I know, this version has been around for a long longer than I thought.
Eddie wrote in post #19052692
Good stuff Travis, helping me get through lock down here

. I’ll watch this later when I get some time
Hope you enjoy it...just a short video this week...
navydoc wrote in post #19052717
I hadn't seen that method before Travis, thanks for sharing it.
You are most welcome. Just a different approach.
bobbyz wrote in post #19052724
Still watching it. At 5:35 where you showing issue with the LR spot removal you have 'Clone' selected. Shouldn't that be 'Heal' instead of clone?

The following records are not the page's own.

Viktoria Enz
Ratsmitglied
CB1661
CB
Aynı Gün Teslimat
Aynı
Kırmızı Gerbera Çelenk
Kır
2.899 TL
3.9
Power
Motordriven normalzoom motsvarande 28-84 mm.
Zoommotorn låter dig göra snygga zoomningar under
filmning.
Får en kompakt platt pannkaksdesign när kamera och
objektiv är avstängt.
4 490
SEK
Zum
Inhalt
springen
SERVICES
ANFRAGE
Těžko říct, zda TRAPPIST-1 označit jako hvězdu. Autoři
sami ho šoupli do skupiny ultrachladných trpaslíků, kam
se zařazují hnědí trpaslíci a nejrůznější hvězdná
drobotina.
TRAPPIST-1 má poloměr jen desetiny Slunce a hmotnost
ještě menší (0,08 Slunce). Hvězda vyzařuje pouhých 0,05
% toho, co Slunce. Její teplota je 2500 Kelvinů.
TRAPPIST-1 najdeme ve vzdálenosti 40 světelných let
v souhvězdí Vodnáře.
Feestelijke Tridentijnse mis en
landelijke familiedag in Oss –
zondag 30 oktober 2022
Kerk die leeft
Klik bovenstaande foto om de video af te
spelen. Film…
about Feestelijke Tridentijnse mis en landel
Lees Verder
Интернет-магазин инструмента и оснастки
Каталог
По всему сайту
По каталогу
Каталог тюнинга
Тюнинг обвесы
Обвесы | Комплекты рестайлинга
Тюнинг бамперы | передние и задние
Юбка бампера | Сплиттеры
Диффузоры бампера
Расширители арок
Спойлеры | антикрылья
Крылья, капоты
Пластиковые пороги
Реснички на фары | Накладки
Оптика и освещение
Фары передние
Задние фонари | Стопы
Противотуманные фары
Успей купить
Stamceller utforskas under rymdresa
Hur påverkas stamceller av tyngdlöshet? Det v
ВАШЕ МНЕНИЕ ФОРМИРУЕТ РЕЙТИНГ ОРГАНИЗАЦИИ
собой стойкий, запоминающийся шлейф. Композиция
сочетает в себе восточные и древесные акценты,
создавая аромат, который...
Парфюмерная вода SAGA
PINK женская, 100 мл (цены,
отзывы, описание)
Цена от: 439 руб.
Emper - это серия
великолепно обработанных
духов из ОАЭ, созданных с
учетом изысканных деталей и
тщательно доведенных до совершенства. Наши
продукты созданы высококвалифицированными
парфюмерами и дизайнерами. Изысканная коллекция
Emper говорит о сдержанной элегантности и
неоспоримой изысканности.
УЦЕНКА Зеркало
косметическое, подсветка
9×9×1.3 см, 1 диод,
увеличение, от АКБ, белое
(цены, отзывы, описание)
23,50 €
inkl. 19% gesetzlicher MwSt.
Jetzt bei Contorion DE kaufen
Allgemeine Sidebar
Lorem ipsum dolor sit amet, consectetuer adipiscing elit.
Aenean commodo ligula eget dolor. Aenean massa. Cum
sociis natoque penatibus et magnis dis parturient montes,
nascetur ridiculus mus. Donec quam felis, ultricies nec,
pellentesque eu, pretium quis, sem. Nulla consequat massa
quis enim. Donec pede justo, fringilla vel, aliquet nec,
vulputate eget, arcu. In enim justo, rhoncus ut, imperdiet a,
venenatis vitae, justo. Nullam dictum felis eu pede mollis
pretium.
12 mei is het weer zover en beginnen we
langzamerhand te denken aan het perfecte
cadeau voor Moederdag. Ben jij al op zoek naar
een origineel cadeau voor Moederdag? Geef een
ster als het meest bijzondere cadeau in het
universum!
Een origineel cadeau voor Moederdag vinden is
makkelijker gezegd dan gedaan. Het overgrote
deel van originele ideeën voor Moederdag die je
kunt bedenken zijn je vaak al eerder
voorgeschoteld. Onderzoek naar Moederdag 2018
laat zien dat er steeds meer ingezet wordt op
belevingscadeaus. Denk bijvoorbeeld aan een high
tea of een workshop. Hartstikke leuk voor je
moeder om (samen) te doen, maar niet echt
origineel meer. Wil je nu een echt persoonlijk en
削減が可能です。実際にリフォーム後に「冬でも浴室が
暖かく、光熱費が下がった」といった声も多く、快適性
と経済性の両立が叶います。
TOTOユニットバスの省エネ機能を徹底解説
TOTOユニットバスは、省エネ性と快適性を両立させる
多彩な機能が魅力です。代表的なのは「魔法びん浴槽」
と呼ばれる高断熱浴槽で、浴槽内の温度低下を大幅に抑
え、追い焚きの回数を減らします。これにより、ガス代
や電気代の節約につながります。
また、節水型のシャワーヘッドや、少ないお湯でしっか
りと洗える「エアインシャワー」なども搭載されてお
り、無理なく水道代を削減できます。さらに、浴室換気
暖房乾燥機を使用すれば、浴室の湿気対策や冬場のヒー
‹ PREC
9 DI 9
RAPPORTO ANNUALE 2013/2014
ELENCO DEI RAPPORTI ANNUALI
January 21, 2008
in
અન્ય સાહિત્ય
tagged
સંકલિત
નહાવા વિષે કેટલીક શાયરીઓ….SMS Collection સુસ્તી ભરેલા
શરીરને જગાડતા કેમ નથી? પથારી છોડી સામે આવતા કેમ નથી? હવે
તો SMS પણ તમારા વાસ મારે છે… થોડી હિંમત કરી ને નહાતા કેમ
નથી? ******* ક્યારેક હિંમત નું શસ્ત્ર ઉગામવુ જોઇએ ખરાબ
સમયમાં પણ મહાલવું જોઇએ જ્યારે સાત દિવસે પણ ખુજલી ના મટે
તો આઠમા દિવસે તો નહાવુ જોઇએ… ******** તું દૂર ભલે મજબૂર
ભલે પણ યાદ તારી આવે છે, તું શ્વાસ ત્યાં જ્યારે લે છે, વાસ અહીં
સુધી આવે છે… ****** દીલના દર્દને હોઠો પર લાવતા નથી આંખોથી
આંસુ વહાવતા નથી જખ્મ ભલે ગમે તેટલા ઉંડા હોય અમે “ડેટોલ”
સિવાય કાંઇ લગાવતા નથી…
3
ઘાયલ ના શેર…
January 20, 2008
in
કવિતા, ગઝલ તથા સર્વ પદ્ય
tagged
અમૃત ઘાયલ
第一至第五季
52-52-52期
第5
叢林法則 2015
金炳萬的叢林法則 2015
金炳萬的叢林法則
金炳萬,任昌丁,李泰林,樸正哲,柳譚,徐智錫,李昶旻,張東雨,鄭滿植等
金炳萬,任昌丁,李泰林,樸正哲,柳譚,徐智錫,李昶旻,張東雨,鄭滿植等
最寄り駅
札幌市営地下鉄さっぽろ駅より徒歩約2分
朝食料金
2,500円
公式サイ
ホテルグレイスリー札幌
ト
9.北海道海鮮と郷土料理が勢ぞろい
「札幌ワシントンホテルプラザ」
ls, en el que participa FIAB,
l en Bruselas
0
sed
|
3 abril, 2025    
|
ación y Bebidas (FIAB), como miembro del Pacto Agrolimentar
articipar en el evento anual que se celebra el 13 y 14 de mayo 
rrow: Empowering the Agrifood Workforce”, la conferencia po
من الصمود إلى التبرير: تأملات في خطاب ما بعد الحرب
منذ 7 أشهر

The PS trick looks similar to checking imperfections on the skin. You lower exposure a bit, saturation to max neg and then even use a contrast curve to look at skin tone changes. I just learned last week as I am trying Capture One.
One thing I have seen is that Sony camera has lot more dust spots, like the sensor clean doesn't work. Haven't had these issues on Canon and Fuji.
I have had similar results from both clone and heal. And like I said in the video, the main reason I use this method is I can see them better...I often don't' see them as well in LR. The Sony is so prone to collecting dust, it is crazy.
joonrhee wrote in post #19052727
Me too. Thanks again for your tutorials Travis.
You are welcome, thanks for checking it out.
David Arbogast wrote in post #19052797
The wood makes the headphones look premium, the white makes the headphones look pedestrian. Still nice nonetheless.
Agreed...I keep meaning to take a shot of my good pair, and never get around to it. I should fix that.
I actually have some scrap wood and wood flooring left over from our reno last year that I have thought about making a little shoot table out of it, something I can move around and shoot straight down on.